*Extracted page text data:*
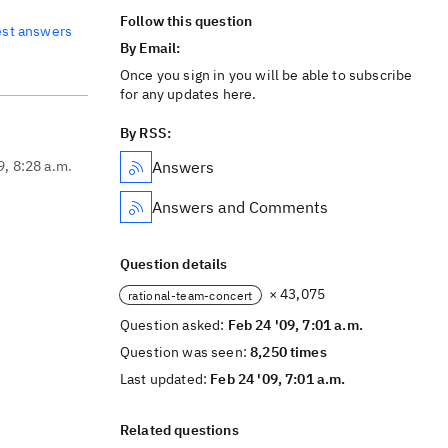
Follow this question
est answers
By Email:
Once you sign in you will be able to subscribe
for any updates here.
By RSS:
9, 8:28 a.m.
Answers
Answers and Comments
Question details
× 43,075
rational-team-concert
Question asked:
Feb 24 '09, 7:01 a.m.
Question was seen:
8,250 times
Last updated:
Feb 24 '09, 7:01 a.m.
Related questions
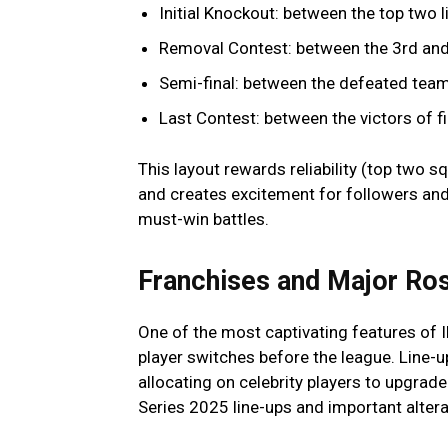
Initial Knockout: between the top two l
Removal Contest: between the 3rd and 
Semi-final: between the defeated team a
Last Contest: between the victors of fi
This layout rewards reliability (top two sq
and creates excitement for followers and
must-win battles.
Franchises and Major Ros
One of the most captivating features of
player switches before the league. Line-
allocating on celebrity players to upgrade 
Series 2025 line-ups and important altera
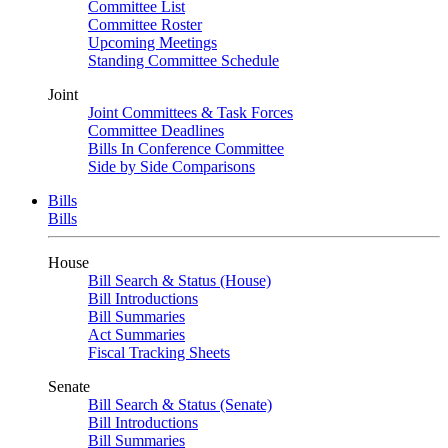
Committee List
Committee Roster
Upcoming Meetings
Standing Committee Schedule
Joint
Joint Committees & Task Forces
Committee Deadlines
Bills In Conference Committee
Side by Side Comparisons
Bills
Bills
House
Bill Search & Status (House)
Bill Introductions
Bill Summaries
Act Summaries
Fiscal Tracking Sheets
Senate
Bill Search & Status (Senate)
Bill Introductions
Bill Summaries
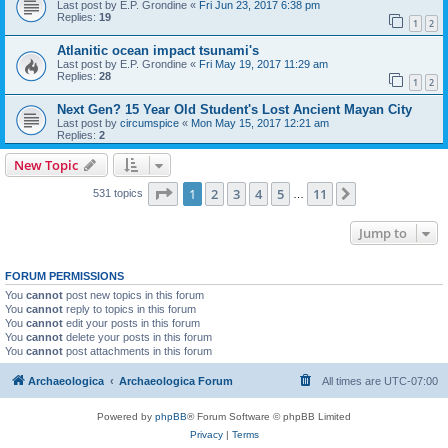
Last post by
E.P. Grondine
«
Fri Jun 23, 2017 6:38 pm
Replies:
19
1
2
Atlanitic ocean impact tsunami's
Last post by
E.P. Grondine
«
Fri May 19, 2017 11:29 am
Replies:
28
1
2
Next Gen? 15 Year Old Student's Lost Ancient Mayan City
Last post by
circumspice
«
Mon May 15, 2017 12:21 am
Replies:
2
New Topic
Page
1
of
11
1
2
3
4
5
11
Next
531 topics
…
Jump to
FORUM PERMISSIONS
You
cannot
post new topics in this forum
You
cannot
reply to topics in this forum
You
cannot
edit your posts in this forum
You
cannot
delete your posts in this forum
You
cannot
post attachments in this forum
Archaeologica
Archaeologica Forum
All times are
UTC-07:00
Powered by
phpBB
® Forum Software © phpBB Limited
Privacy
|
Terms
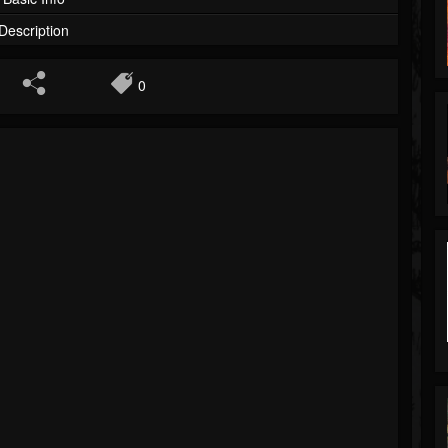
Description
0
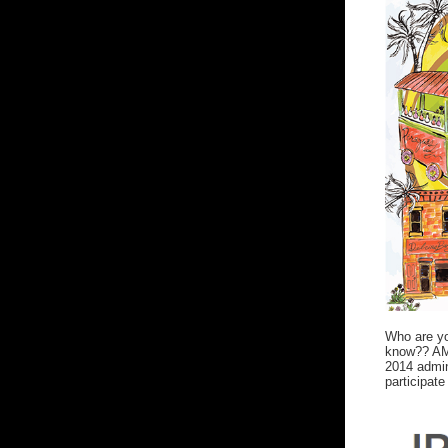
Who are yo
know?? AMe
2014 admin
participate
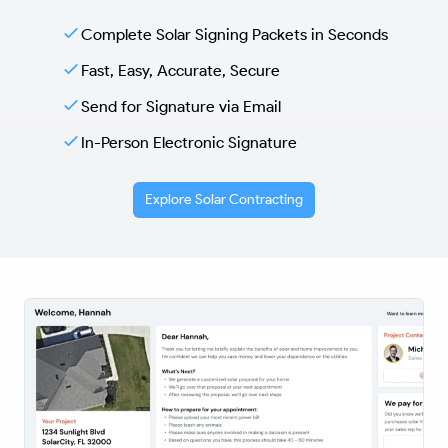
Complete Solar Signing Packets in Seconds
Fast, Easy, Accurate, Secure
Send for Signature via Email
In-Person Electronic Signature
Explore Solar Contracting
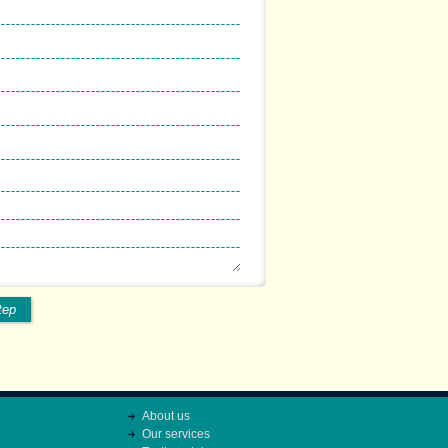
tep
About us
Our services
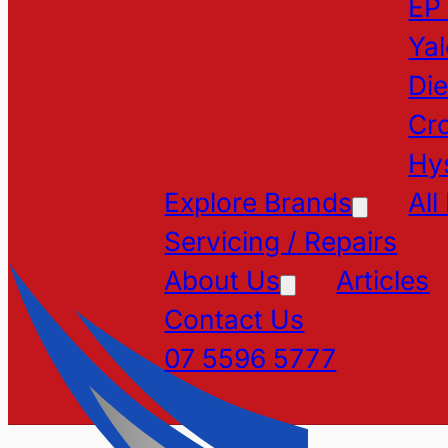
EP
Yal
Die
Cr
Hy
Explore Brands
All
Servicing / Repairs
About Us
Articles
Contact Us
07 5596 5777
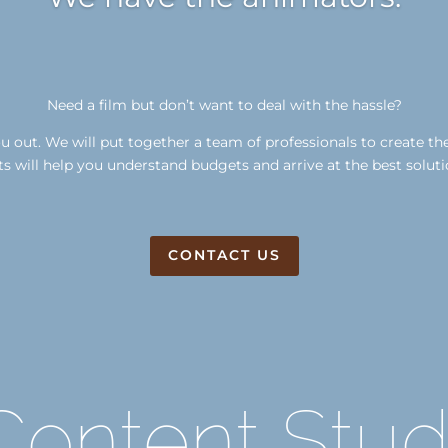
Need a film but don’t want to deal with the hassle?
 out. We will put together a team of professionals to create th
s will help you understand budgets and arrive at the best soluti
CONTACT US
ontent Stud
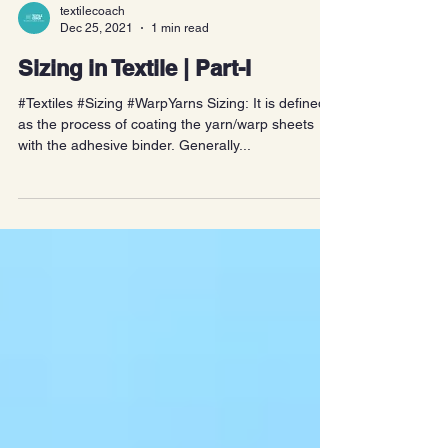
textilecoach
Dec 25, 2021
1 min read
Sizing in Textile | Part-I
#Textiles #Sizing #WarpYarns Sizing: It is defined
as the process of coating the yarn/warp sheets
with the adhesive binder. Generally...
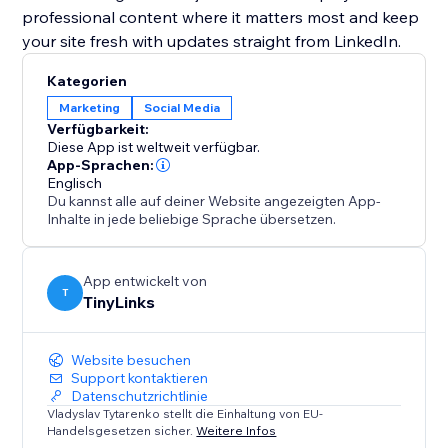
professional content where it matters most and keep
your site fresh with updates straight from LinkedIn.
Kategorien
Marketing
Social Media
Verfügbarkeit:
Diese App ist weltweit verfügbar.
App-Sprachen:
Englisch
Du kannst alle auf deiner Website angezeigten App-
Inhalte in jede beliebige Sprache übersetzen.
App entwickelt von
T
TinyLinks
Website besuchen
Support kontaktieren
Datenschutzrichtlinie
Vladyslav Tytarenko stellt die Einhaltung von EU-
Handelsgesetzen sicher.
Weitere Infos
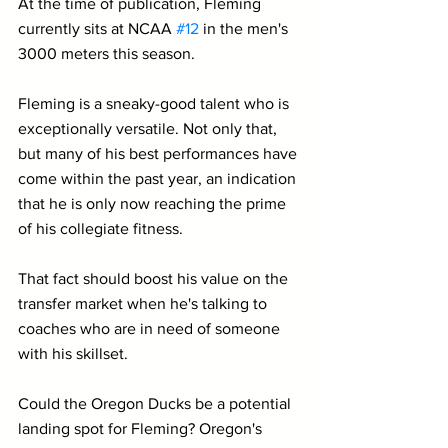
At the time of publication, Fleming 
currently sits at NCAA 
#12
 in the men's 
3000 meters this season.
Fleming is a sneaky-good talent who is 
exceptionally versatile. Not only that, 
but many of his best performances have 
come within the past year, an indication 
that he is only now reaching the prime 
of his collegiate fitness. 
That fact should boost his value on the 
transfer market when he's talking to 
coaches who are in need of someone 
with his skillset.
Could the Oregon Ducks be a potential 
landing spot for Fleming? Oregon's 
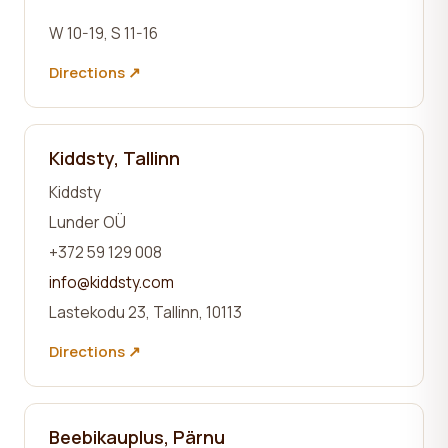
W 10-19, S 11-16
Directions ↗
Kiddsty, Tallinn
Kiddsty
Lunder OÜ
+372 59 129 008
info@kiddsty.com
Lastekodu 23, Tallinn, 10113
Directions ↗
Beebikauplus, Pärnu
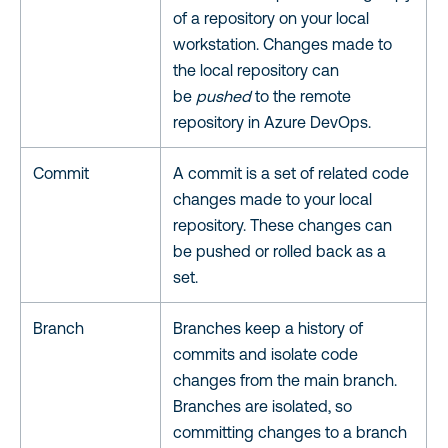
of a repository on your local
workstation. Changes made to
the local repository can
be
pushed
to the remote
repository in Azure DevOps.
Commit
A commit is a set of related code
changes made to your local
repository. These changes can
be pushed or rolled back as a
set.
Branch
Branches keep a history of
commits and isolate code
changes from the main branch.
Branches are isolated, so
committing changes to a branch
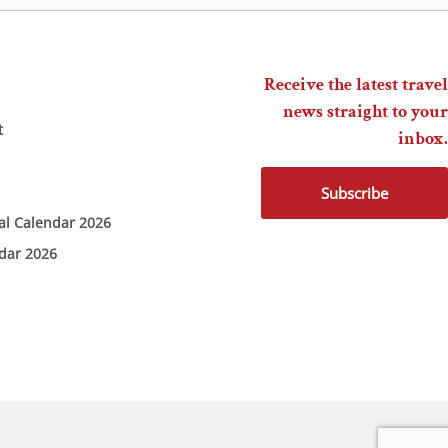
Receive the latest travel
news straight to your
t
inbox.
Subscribe
ial Calendar 2026
ndar 2026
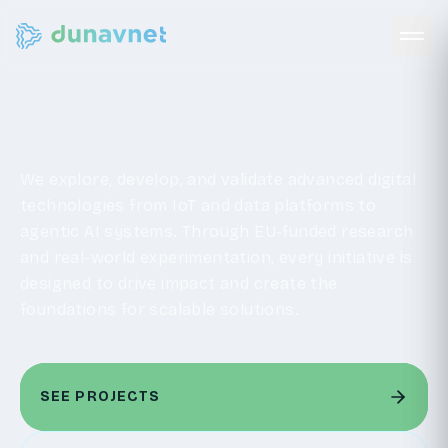
R&D
We explore, develop, and validate advanced digital
technologies from IoT and data platforms to
agentic AI systems. Through EU-funded research
and real-world experimentation, every initiative is
designed to drive impact and create the
foundations for scalable solutions.
SEE PROJECTS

*TASK GOAL:* For each line above that contains the word "Sizing", give the line as it is written.

*RESULT OF THE TASK:*
Sizing in Textile | Part-I
#Textiles #Sizing #WarpYarns Sizing: It is defined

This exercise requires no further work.